**Data for processing:**

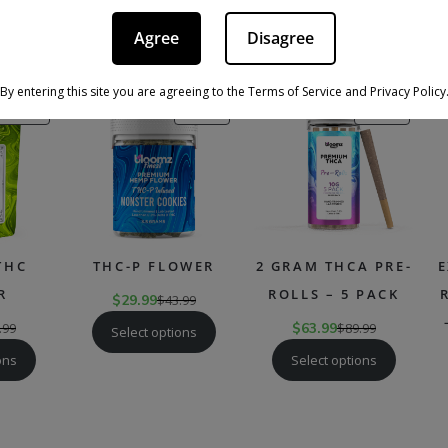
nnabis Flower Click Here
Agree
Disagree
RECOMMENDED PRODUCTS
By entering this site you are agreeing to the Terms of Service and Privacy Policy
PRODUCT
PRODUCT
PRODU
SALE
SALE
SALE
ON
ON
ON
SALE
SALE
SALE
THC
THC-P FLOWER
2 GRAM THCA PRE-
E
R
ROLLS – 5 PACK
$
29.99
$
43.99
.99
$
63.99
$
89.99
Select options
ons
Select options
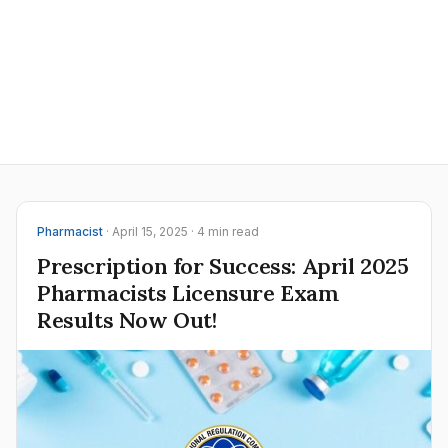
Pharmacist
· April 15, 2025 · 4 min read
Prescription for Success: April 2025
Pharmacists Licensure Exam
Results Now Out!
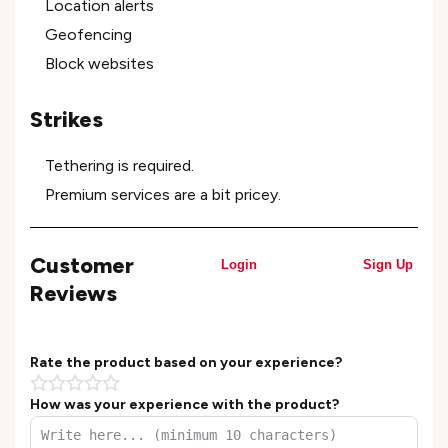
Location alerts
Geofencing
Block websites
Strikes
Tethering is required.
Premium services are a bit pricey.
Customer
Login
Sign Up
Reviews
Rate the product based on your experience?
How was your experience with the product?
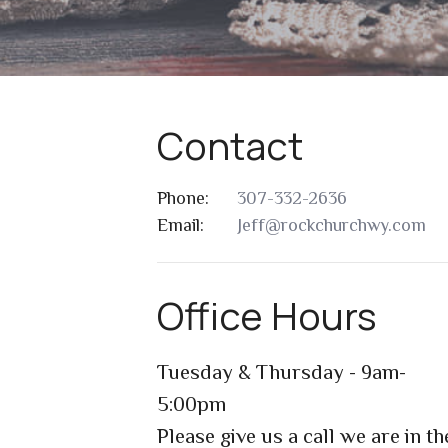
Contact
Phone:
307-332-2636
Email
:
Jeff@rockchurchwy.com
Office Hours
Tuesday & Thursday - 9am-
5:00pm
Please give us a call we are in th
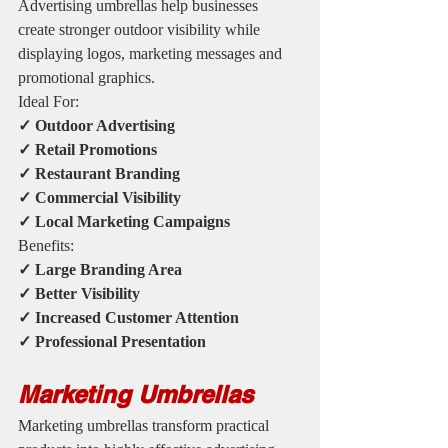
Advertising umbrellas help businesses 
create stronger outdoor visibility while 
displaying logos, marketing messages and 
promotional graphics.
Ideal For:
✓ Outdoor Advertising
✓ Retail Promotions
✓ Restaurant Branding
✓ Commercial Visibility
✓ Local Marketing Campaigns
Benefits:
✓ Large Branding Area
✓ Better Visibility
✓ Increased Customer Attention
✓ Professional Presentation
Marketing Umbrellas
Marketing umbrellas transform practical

**To do:** Could you print the data exactly as it appears and keep the pictures out?

**Response to this exercise:**
nnabis Flower Click Here
Agree
Disagree
RECOMMENDED PRODUCTS
By entering this site you are agreeing to the Terms of Service and Privacy Policy
PRODUCT
PRODUCT
PRODU
SALE
SALE
SALE
ON
ON
ON
SALE
SALE
SALE
THC
THC-P FLOWER
2 GRAM THCA PRE-
E
R
ROLLS – 5 PACK
$
29.99
$
43.99
.99
$
63.99
$
89.99
Select options
ons
Select options
Pharmacist
· April 15, 2025 · 4 min read
Prescription for Success: April 2025
Pharmacists Licensure Exam
Results Now Out!
Location alerts
Geofencing
Block websites
Strikes
Tethering is required.
Premium services are a bit pricey.
Customer
Login
Sign Up
Reviews
Rate the product based on your experience?
How was your experience with the product?
Contact
Phone:
307-332-2636
Email
:
Jeff@rockchurchwy.com
Office Hours
Tuesday & Thursday - 9am-
5:00pm
Please give us a call we are in th
Advertising umbrellas help businesses 
create stronger outdoor visibility while 
displaying logos, marketing messages and 
promotional graphics.
Ideal For:
✓ Outdoor Advertising
✓ Retail Promotions
✓ Restaurant Branding
✓ Commercial Visibility
✓ Local Marketing Campaigns
Benefits:
✓ Large Branding Area
✓ Better Visibility
✓ Increased Customer Attention
✓ Professional Presentation
Marketing Umbrellas
Marketing umbrellas transform practical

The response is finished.